De entrada la petición debe haber sonado muy extraña, no sólo a la mamá que había perdido a su muchacho, sino a la comitiva que la acompañaba, pues era costumbre llorar a gritos para expresar el dolor de perder a un ser querido; e incluso quienes tenían recursos económicos solían contratar plañideras (como quien dice 'lloradoras profesionales') para que fueran detrás del cortejo fúnebre berreando para que todos supieran que el difunto era alguien sumamente apreciado cuya muerte era muy lamentada.
En ese contexto, el que de pronto llegara Jesús y le pidiera nada menos que a la mamá del fallecido: 'no llores', debe haber causado desconcierto.
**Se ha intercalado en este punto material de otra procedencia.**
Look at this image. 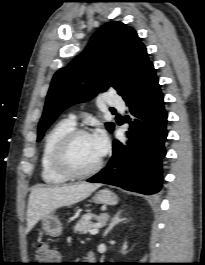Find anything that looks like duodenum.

¿Por qué lo hizo el Señor?
Desde luego no porque el llanto ajeno lo incomodara, no lo entendiera o lo considerara malo. Él mismo lloró en más de una ocasión (ver Lc 19, 41; Jn 11,35).
Entonces, ¿por qué?
Sencillamente porque se disponía a quitarle su razón de ser a ese llanto; iba a despojarlo de su sentido.
Lloraban al muerto y Jesús iba a devolverle la vida.
Así lo hizo, y en un instante la intervención del Señor transformó completamente aquel ambiente.
¿Te imaginas cómo cambió el rostro desolado de aquella mujer?, ¿cómo sus ojos, todavía hinchados, enrojecidos y llorosos, se iluminaron llenos de asombro y de felicidad?
Sucedió aquí lo que canta el salmista: "Convertiste mi duelo en alegría, mi luto en danza" (Sal 30, 12).
Entonces pudo comprender bien por qué Jesús le pidió que no llorara: porque no habría motivo.
De todas las voces que pueden pedirnos que no lloremos, sólo la de Jesús tiene la autoridad para hacerlo como un médico que no se conforma con que el enfermo no tenga síntomas, sino que hace desaparecer el mal que los produce.
Si te pide que no llores es porque tiene el poder para remediar lo que te hace llorar.
Considéralo. ¿Qué provoca tus lágrimas?, ¿la soledad? Él está siempre contigo; ¿alguna preocupación o angustia?, Él te ofrece Su fuerza y Su paz para enfrentarlo todo; ¿el temor a morir o la muerte de tus seres queridos?, Él ha dado Su vida por ti para que morir no sea un final sino un mero trámite para empezar a disfrutar la eternidad.
Como ves, sea lo que sea que te hace llorar, puedes ponerlo en manos del Señor y dejarlo acercarse a Ti, como a la viuda de Naím, porque sólo Él te puede verdaderamente consolar.